CELR token fundamental analysis
Scalability is hindering mass adoption of blockchain technology. During times of high network congestion, transaction times can increase.
For any distributed system, if all nodes need to reach consensus on every single transaction, its performance will be no better than a centralised system with a single node that processes every transaction. The system could be bottlenecked by the processing power of the slowest node. On-chain consensus also has privacy implications because all transactions are permanently public.
The CELR token is unique in that it is designed to have use cases other than being the Celer Network’s native currency. It goes beyond an on-chain consensus to enable off-chain scaling for prime-time users through a coherent architecture that brings internet scale to existing and future blockchains. Users enjoy high scalability and flexibility as a result.
Another factor is that CELR does not charge a smart contract fee for off-chain transactions.
Risks ahead for CELR
Even though the project received a boost when the Celer Network officially launched the mainnet version of cBridge earlier this year, there are still some limitations that affect the Celer ecosystem.
Celer’s sidechain channels do significantly reduce the level of liquidity requirement, however fraud-proof bonds from block proposers are still needed proportional to the level of value transfer at stake.
Overall, a significant amount of liquidity is needed to provide effective state channel service but large crypto assets holders may not have the business interest or technical capability to run a state channel service infrastructure. This creates a mismatch that could affect mass adoption. Also, the technical evolution of off-chain operating networks poses various centralisation risks.
CELR coin price prediction
In terms of a CELR coin price prediction, algorithm-based forecasting service Wallet Investor gives a positive forecast. Based on historical data, Wallet Investor sees the price going up to $0.25 by November 2022, reaching $0.463 by the end of 2024 and hitting $0.566 by the end of 2025.
DigitalCoin supports the bullish CELR crypto forecast, expecting the token to grow to $0.189 in 2022. The forecasting company sees CELR rising 200% from its current level to $0.328 by November 2025 and hitting $0.485 in 2028.
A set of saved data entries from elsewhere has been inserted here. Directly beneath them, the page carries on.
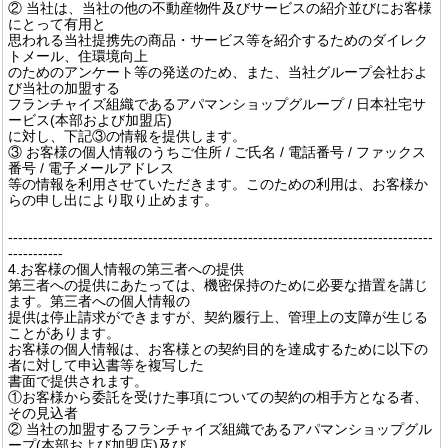
② 当社は、当社の他の不動産物件及びサービスの紹介並びにお客様
にとって有用と
思われる当社提携先の商品・サービス等を紹介するためのダイレク
トメール、住環境向上
のためのアンケート等の発送のため、また、当社グループ会社およ
び当社の加盟する
フランチャイズ組織であるアパマンショップグループ / 日本社宅サ
ービス(本部および加盟店)
に対し、下記③の情報を提供します。
③ お客様の個人情報のうちご住所 / ご氏名 / 電話番号 / ファックス
番号 / 電子メールアドレス
等の情報を利用させていただきます。このための利用は、お客様か
らの申し出により取り止めます。
-------------------------------------------------------------------------------------
-----------
4.お客様の個人情報の第三者への提供
第三者への提供にあたっては、機密保持のために必要な措置を講じ
ます。第三者への個人情報の
提供は停止請求ができますが、契約履行上、管理上の支障が生じる
ことがあります。
お客様の個人情報は、お客様との契約目的を達成するために以下の
者に対して申込書等を複写した
書面で提供されます。
①お客様から委託を受けた事項についての契約の相手方となる者、
その見込者
② 当社の加盟するフランチャイズ組織であるアパマンショップグル
ープ(本部および加盟店)及び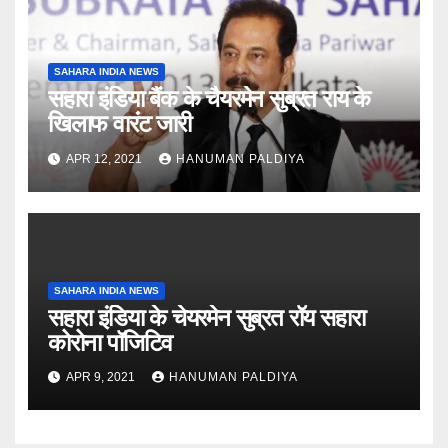
SAHARA INDIA NEWS
सहारा इंडिया बैंक के चैयरमेन सुब्रत राय के
खिलाफ वारंट जारी
APR 12, 2021
HANUMAN PALDIYA
SAHARA INDIA NEWS
सहारा इंडिया के चेयरमेन सुब्रत रॉय सहारा
कोरोना पॉजिटिव
APR 9, 2021
HANUMAN PALDIYA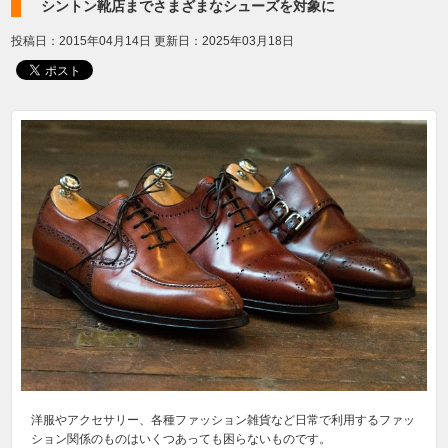
シントン靴店までさまざまなシューズを対象に
投稿日：2015年04月14日
更新日：2025年03月18日
洋服やアクセサリー、各種ファッション雑貨など日常で利用するファッ
ション関係のものはいくつあっても困らないものです。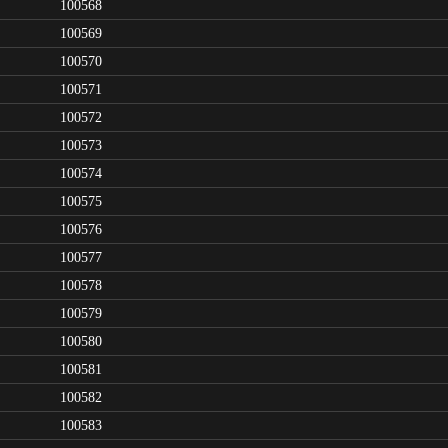
100568
100569
100570
100571
100572
100573
100574
100575
100576
100577
100578
100579
100580
100581
100582
100583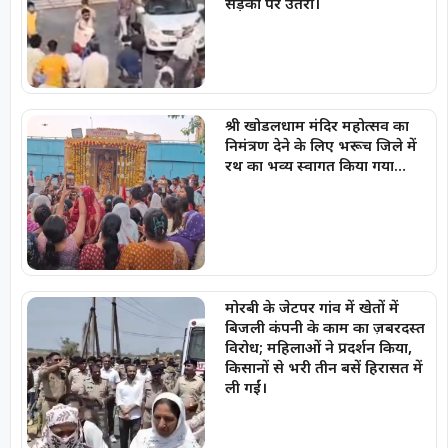
सड़कों पर उतरीं।
श्री खोडलधाम मंदिर महोत्सव का
निमंत्रण देने के लिए भरूच जिले में
रथ का भव्य स्वागत किया गया…
मोरबी के जेटपर गांव में खेतों में
बिजली कंपनी के काम का ज़बरदस्त
विरोध; महिलाओं ने प्रदर्शन किया,
किसानों से भरी तीन बसें हिरासत में
ली गईं।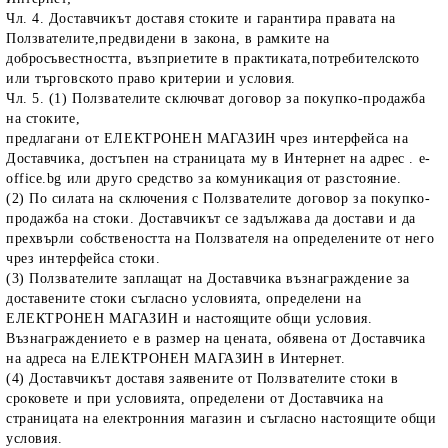
Чл. 4. Доставчикът доставя стоките и гарантира правата на
Ползвателите,предвидени в закона, в рамките на
добросъвестността, възприетите в практиката,потребителското
или търговското право критерии и условия.
Чл. 5. (1) Ползвателите сключват договор за покупко-продажба
на стоките,
предлагани от ЕЛЕКТРОНЕН МАГАЗИН чрез интерфейса на
Доставчика, достъпен на страницата му в Интернет на адрес . e-
office.bg или друго средство за комуникация от разстояние.
(2) По силата на сключения с Ползвателите договор за покупко-
продажба на стоки. Доставчикът се задължава да достави и да
прехвърли собствеността на Ползвателя на определените от него
чрез интерфейса стоки.
(3) Ползвателите заплащат на Доставчика възнаграждение за
доставените стоки съгласно условията, определени на
ЕЛЕКТРОНЕН МАГАЗИН и настоящите общи условия.
Възнаграждението е в размер на цената, обявена от Доставчика
на адреса на ЕЛЕКТРОНЕН МАГАЗИН в Интернет.
(4) Доставчикът доставя заявените от Ползвателите стоки в
сроковете и при условията, определени от Доставчика на
страницата на електронния магазин и съгласно настоящите общи
условия.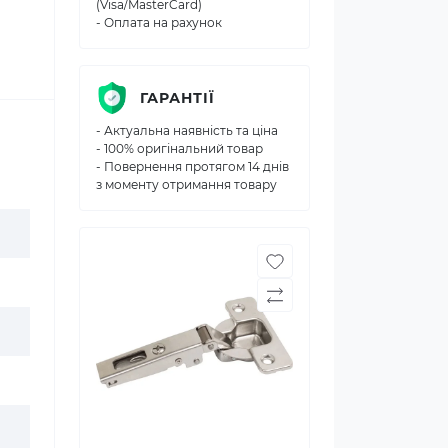
(Visa/MasterCard)
- Оплата на рахунок
ГАРАНТІЇ
- Актуальна наявність та ціна
- 100% оригінальний товар
- Повернення протягом 14 днів
з моменту отримання товару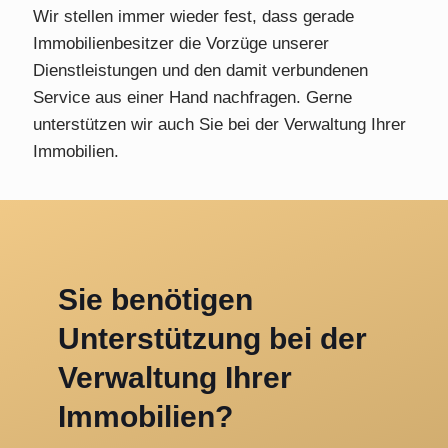
Wir stellen immer wieder fest, dass gerade
Immobilienbesitzer die Vorzüge unserer
Dienstleistungen und den damit verbundenen
Service aus einer Hand nachfragen. Gerne
unterstützen wir auch Sie bei der Verwaltung Ihrer
Immobilien.
Sie benötigen
Unterstützung bei der
Verwaltung Ihrer
Immobilien?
Invezz’s cryptocurrency analyst, Milko Trajcevski, believes that the Celer network addresses a key segment of the crypto industry by providing a useful form of off-chain transaction handling.
“With a market capitalization of $719m, the CELR token has the potential to reach $1bn by the end of November 2021 at its current rate. On 6 November 2021, the token was at $0.108 in value which indicates that it increased by 12% within just a few days” Trajcevski told capital.com.
“The outlook of the CELR token seems optimal and it has the momentum to go over its ATH of $0.19 value point on September 26 2021”.
Note that predictions can be wrong. Forecasts shouldn’t be used as a substitute for your own research. Always conduct your own due diligence before investing. And never invest or trade money you cannot afford to lose.